PHILOSOPHENHÄMMERUNG

■ Im Kroll-Theater sucht das „Theater der Findling“ Nietzsche

Bei Nietzsche läuft die erste Lektüre unweigerlich auf die 100prozentige Totalidentifikation mit dem Autor hinaus. Egal ob im Proseminar an der Uni oder im Kurssystem der Oberstufe, man kann die Nietzschianer so sicher an den Symptomen ihrer verbalen Infektion erkennen wie gleichaltrige Kinobesucher am raumgreifend breitbeinigen Gang des Rocky- und Rambo-Übermenschen. Da blasen sich zwanghaft schüchterne Konfirmanden zu Frauenverächtern auf und käuen mit ehrfurchtsvoll pickligen Gesichtern die altklugen Sätze ihres Idols wieder. Nietzsches mutige Statements, seine Tiefschläge und auftrumpfenden Behauptungen geben dem Pubertanden, was er dringend braucht und bei anderen Autoren nicht so billig und geistreich bekommt: Rückenwind und Power und jede Menge brauchbare Feindbilder. Der Schwangeren ihr Vitamalz, dem Erstsemester Nietzsche! Nietzsche baut das „Ego“ auf!

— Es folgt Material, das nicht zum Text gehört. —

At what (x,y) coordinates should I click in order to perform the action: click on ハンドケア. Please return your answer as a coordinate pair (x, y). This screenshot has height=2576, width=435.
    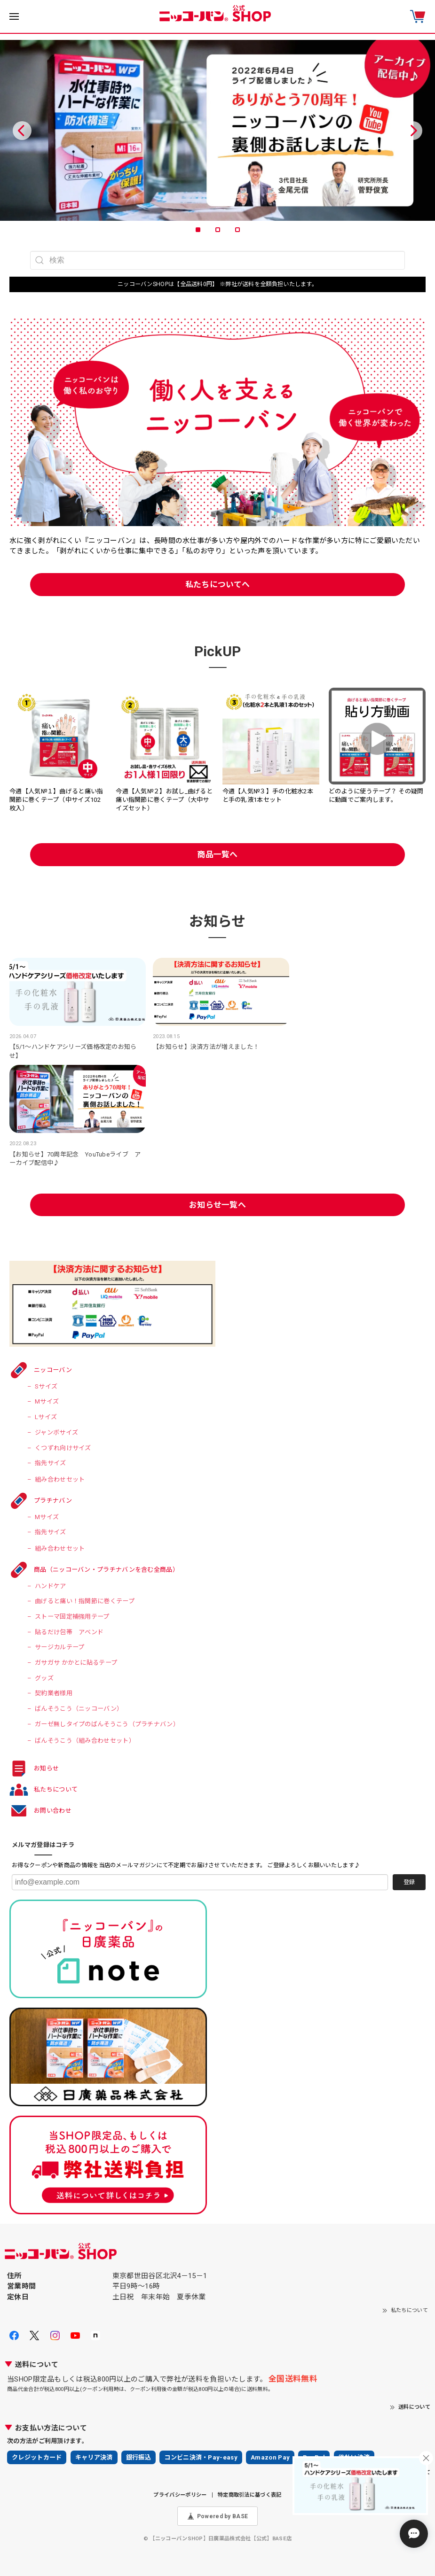     Looking at the image, I should click on (50, 1586).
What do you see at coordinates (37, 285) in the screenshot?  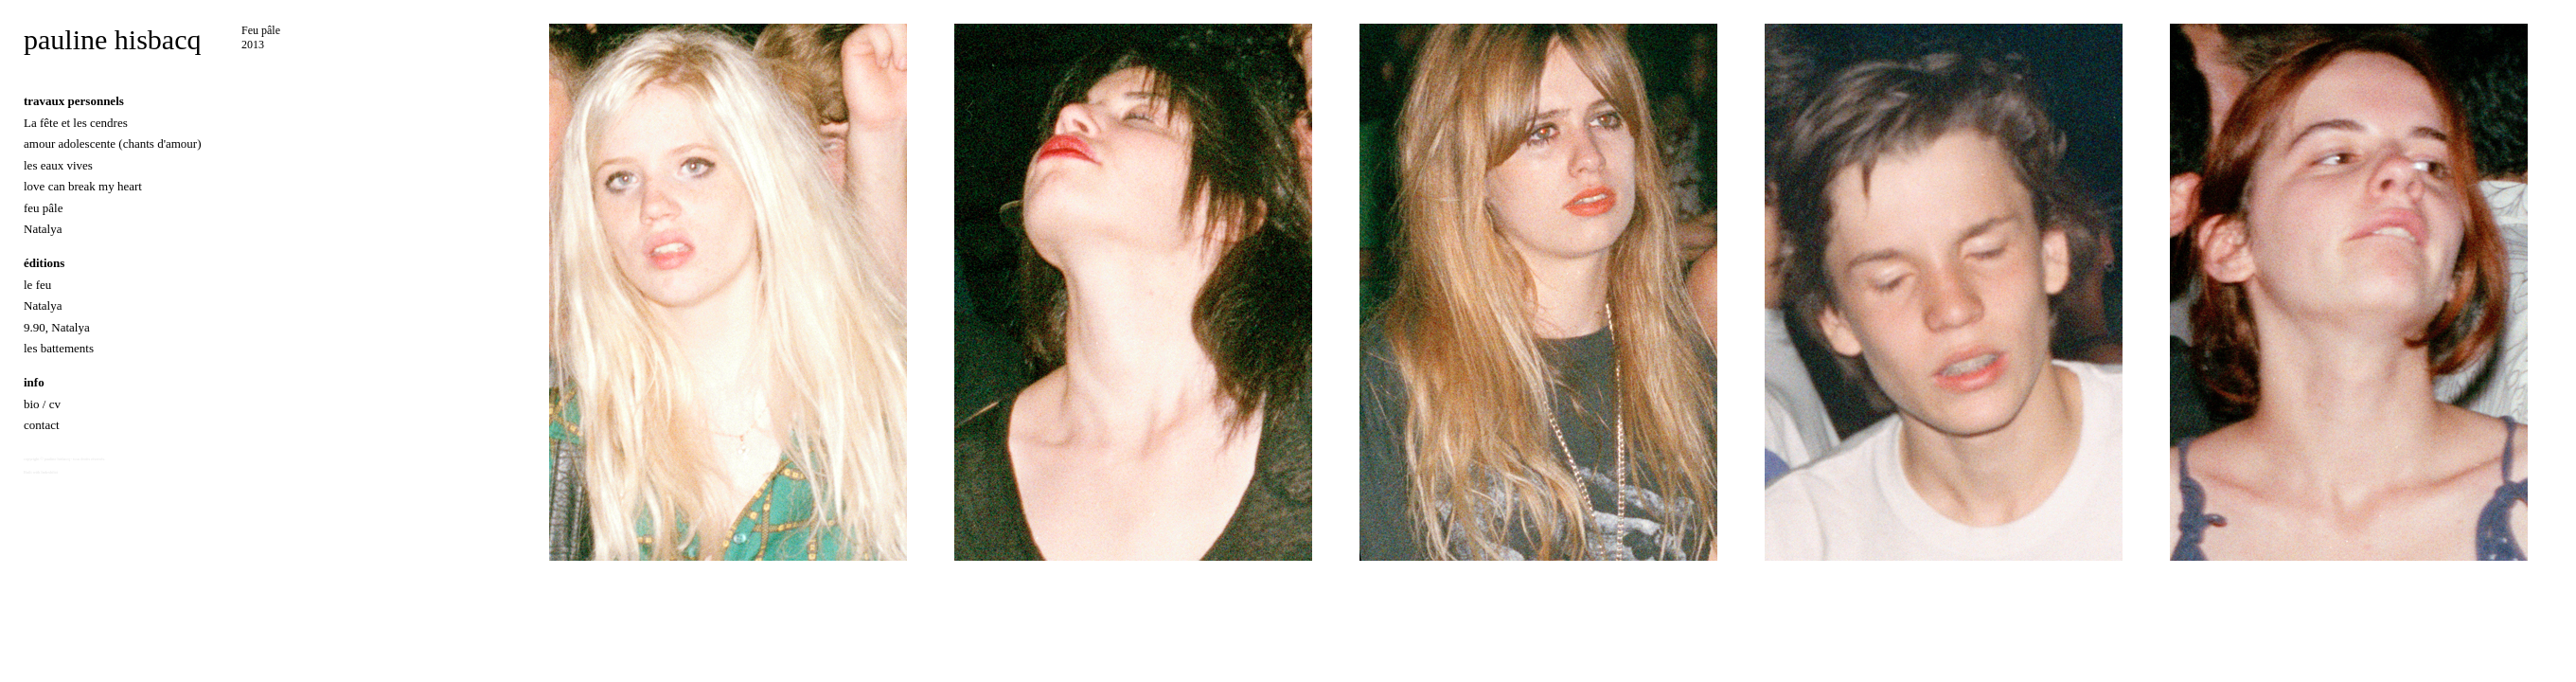 I see `le feu` at bounding box center [37, 285].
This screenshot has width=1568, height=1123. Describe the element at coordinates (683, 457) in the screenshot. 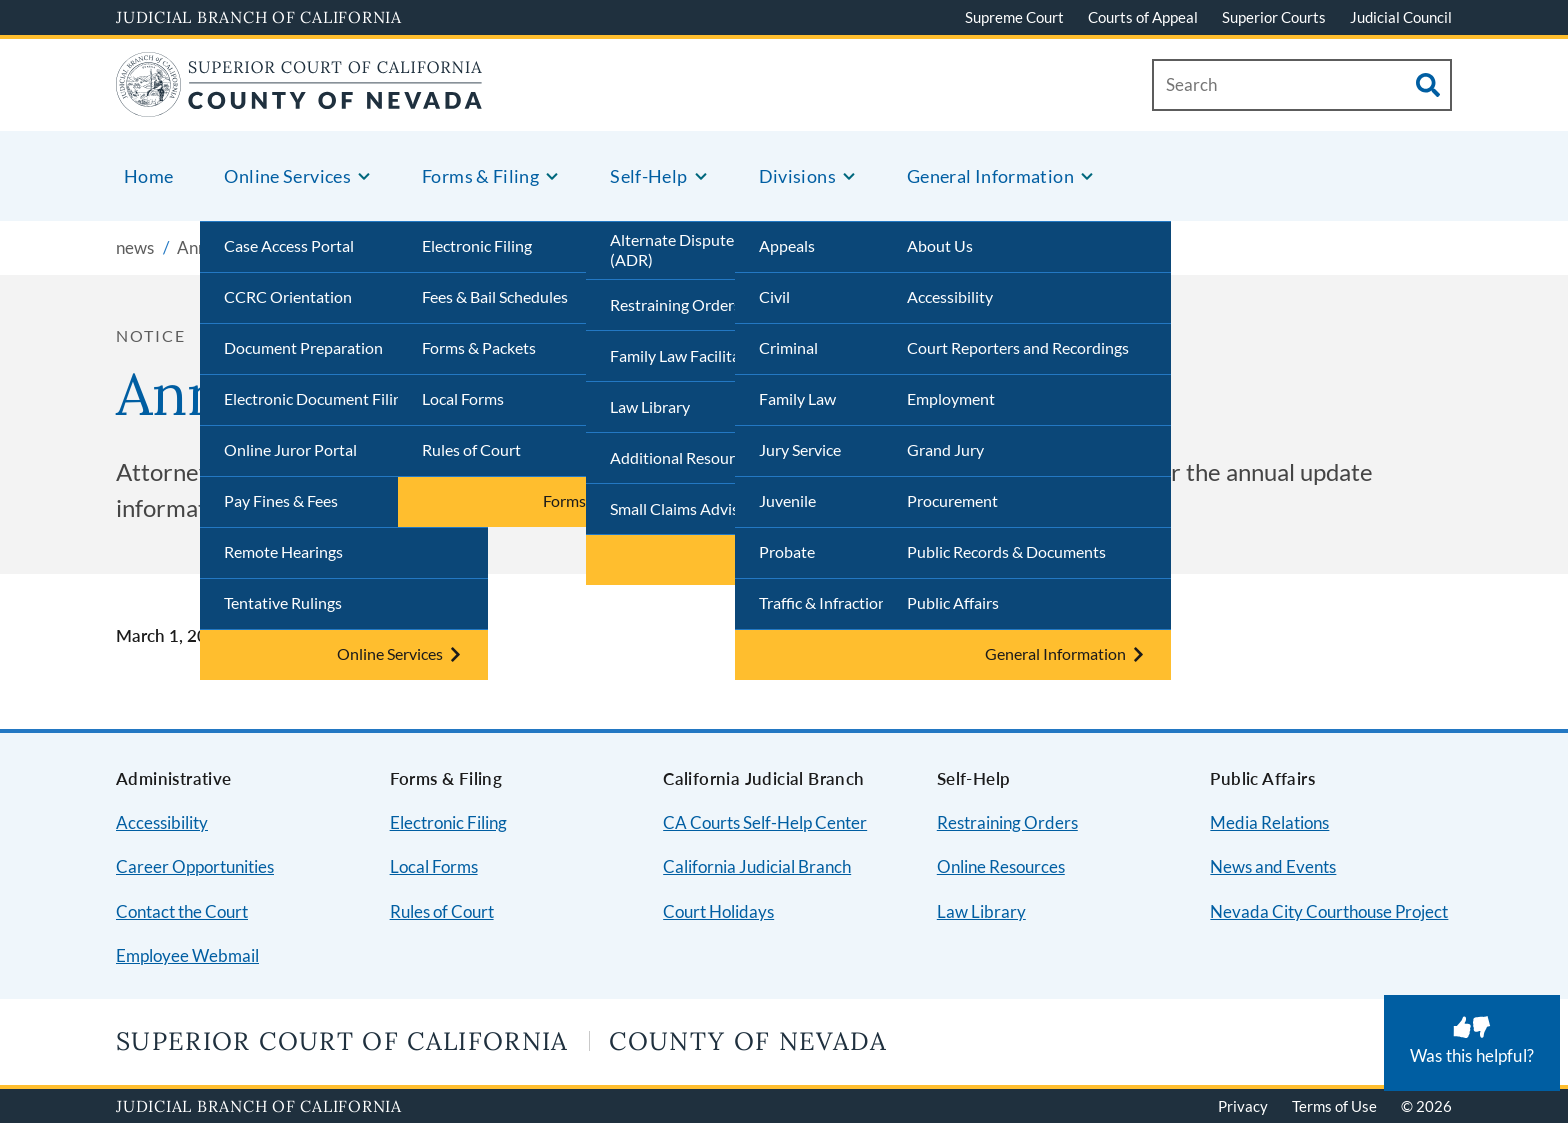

Morgenröte, „ein Stück von Bernd Ludwig mit viel, viel Nietzsche“, wie es in den Ankündigungen schon hieß, kommt über die leidenschaftliche Begeisterung für den Philosophen nicht hinaus. Daniel, gespielt vom Stückautor Bernd Ludwig, verkörpert einen Lehrer, der ebenso frustriert ist wie alle seine Kollegen, die in den letzten Jahren mit der Straußschen „Fremdenführerin“ den Weg in die Literatur gefunden haben. Das wirklich Deprimierende an Daniel jedoch ist für den Zuschauer nicht, daß der Pädagoge dem Alkohol verfallen zu sein scheint und gleich in der ersten Szene was für ein origineller Regieeinfall - auf der Schreibmaschine herumhackt und daneben, zur Vervollkommnung des Stillebens, eine bereits leere Flasche Valpolicella stehen hat, nein, traurig ist, daß Daniel leider Gottes keine Theatersprache findet und zwei Stunden lang mit mehr oder weniger bekannten Nietzsche-Zitaten die Bühnendialoge bestreitet. Dieser philologenimmanente Recyclingansatz für Nietzsche-Texte erweist sich auf die Entfaltung einer Handlung oder zumindest eines inneren Konfliktes zwischen den Bühnenfiguren als äußerst hemmend. Durch den nicht abebbenden Schwall von großen Worten wird nie deutlich, worum es eigentlich geht. Man tappt im dunkeln, ohne Hoffnung, daß sich dieser Nebel lichtet, bevor das Saallicht wieder angeht.

Tia (Silvia Rajewski), die Partnerin, die dem Philosophieschüler mit der Aufgabe beigegeben wurde, die männlichen Illusionsgespinste aus großen Welterklärungsthesen durch weibliche Konkretheit (warum nicht mal anders herum?) zum Einsturz zu bringen, kämpft auf verlorenem Posten. Gerade wird noch deutlich, daß es irgendwie oder so um Liebe und Liebesunfähigkeit in der Zweierkiste geht, und schon fällt der Deckel zu.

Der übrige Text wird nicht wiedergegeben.